● What is required
Where a line of the records contains the word "wawolnica", show that line.

┄┄┄┄┄┄┄┄┄┄

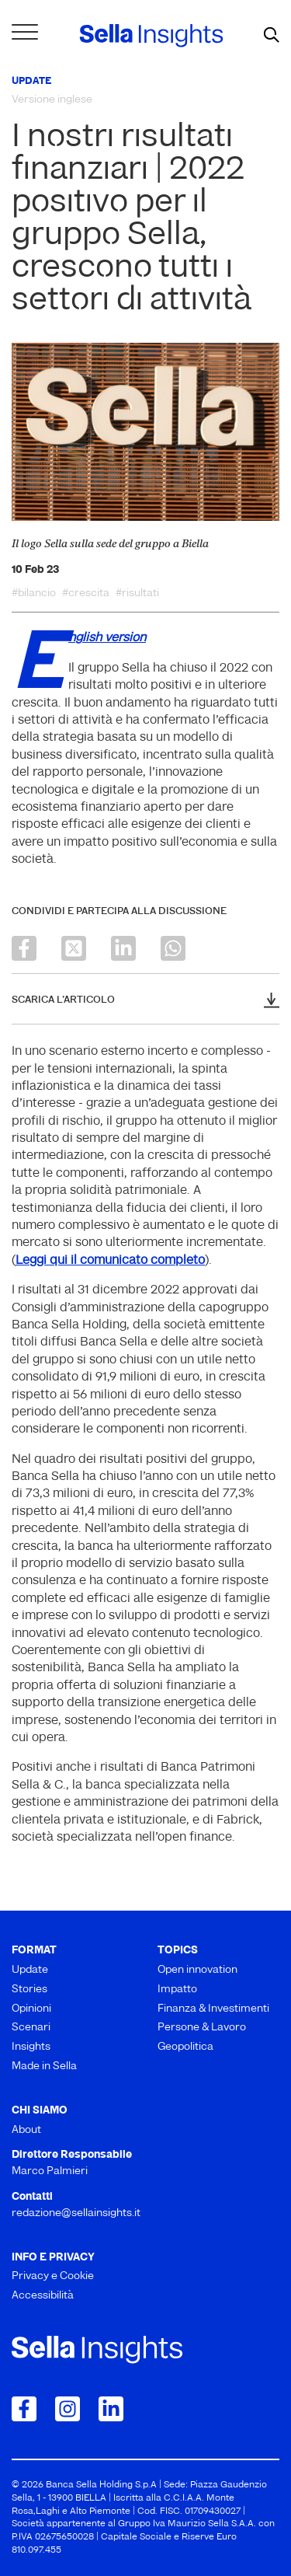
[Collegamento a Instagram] (67, 2408)
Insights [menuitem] (31, 2047)
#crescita (85, 593)
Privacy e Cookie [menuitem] (53, 2276)
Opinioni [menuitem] (31, 2009)
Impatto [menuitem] (177, 1989)
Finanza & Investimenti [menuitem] (213, 2009)
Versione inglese (52, 100)
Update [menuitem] (30, 1970)
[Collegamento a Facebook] (24, 2408)
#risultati (137, 593)
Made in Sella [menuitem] (44, 2066)
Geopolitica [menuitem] (185, 2047)
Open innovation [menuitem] (197, 1970)
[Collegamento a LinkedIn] (111, 2408)
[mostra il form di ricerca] (271, 36)
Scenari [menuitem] (31, 2027)
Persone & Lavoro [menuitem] (202, 2027)
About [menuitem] (26, 2130)
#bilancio (34, 593)
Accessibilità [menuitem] (43, 2296)
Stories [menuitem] (29, 1989)
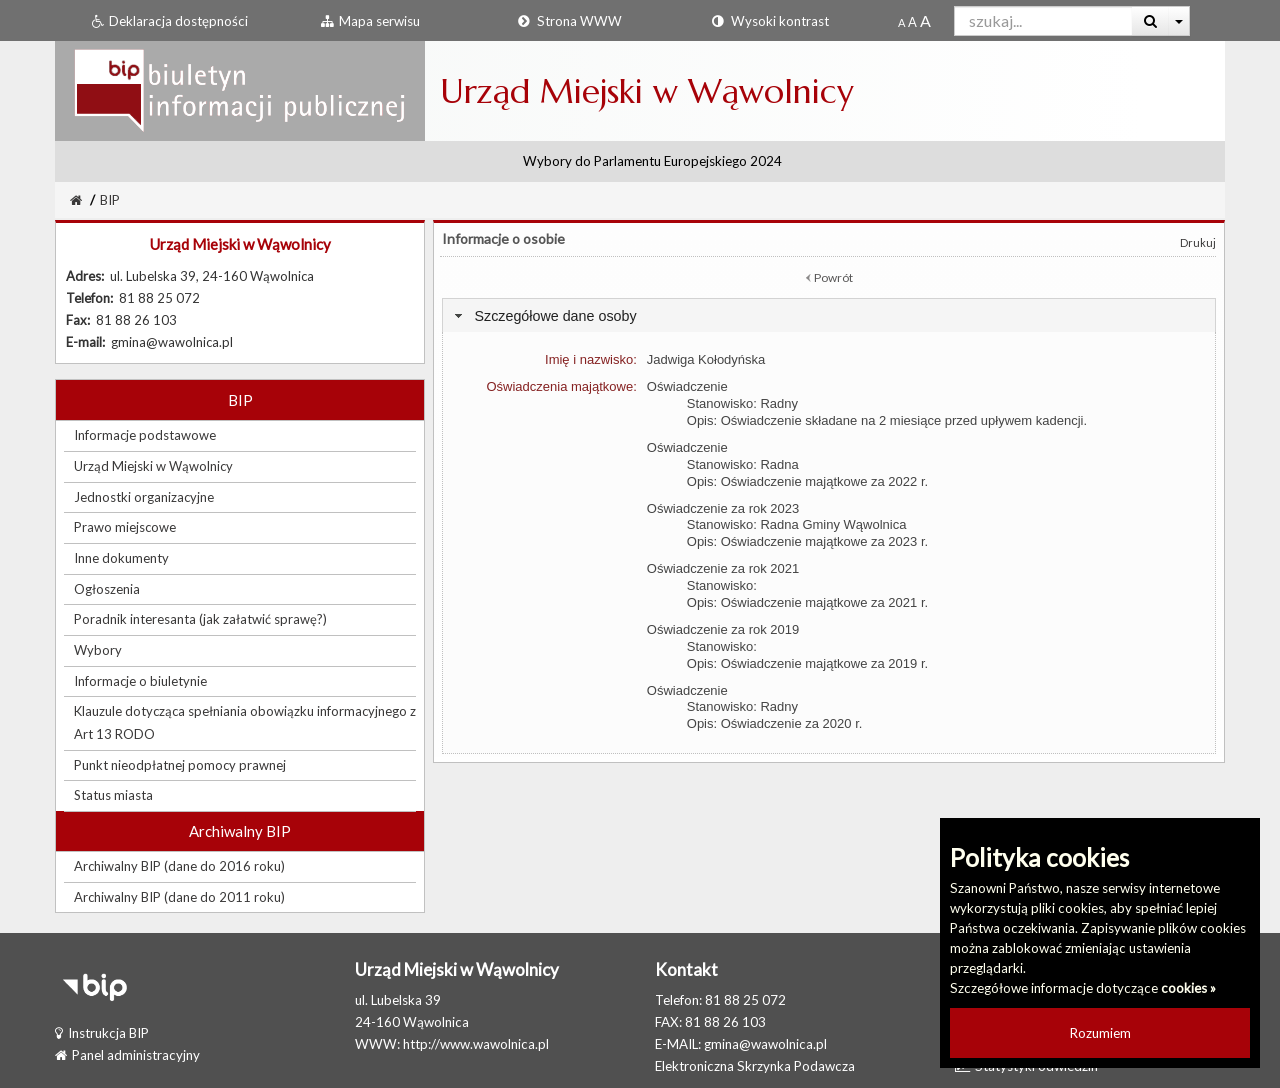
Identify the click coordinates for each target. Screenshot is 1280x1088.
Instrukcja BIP (102, 1033)
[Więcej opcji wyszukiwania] (1179, 21)
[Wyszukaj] (1150, 21)
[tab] (829, 315)
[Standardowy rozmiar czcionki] (901, 22)
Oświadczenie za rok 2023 (723, 508)
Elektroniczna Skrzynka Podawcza (755, 1066)
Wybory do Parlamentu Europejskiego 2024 (652, 161)
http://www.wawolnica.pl (476, 1044)
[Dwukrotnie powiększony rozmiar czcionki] (925, 22)
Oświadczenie (687, 386)
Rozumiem (1100, 1033)
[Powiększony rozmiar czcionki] (912, 22)
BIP (110, 200)
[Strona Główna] (76, 200)
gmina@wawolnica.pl (765, 1044)
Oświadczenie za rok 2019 (723, 629)
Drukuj (1198, 242)
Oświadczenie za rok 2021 (723, 568)
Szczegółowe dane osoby (555, 316)
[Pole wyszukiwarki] (1043, 21)
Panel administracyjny (127, 1055)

┄┄┄┄┄┄┄┄┄┄

● Output of the exercise
http://www.wawolnica.pl (476, 1044)
gmina@wawolnica.pl (765, 1044)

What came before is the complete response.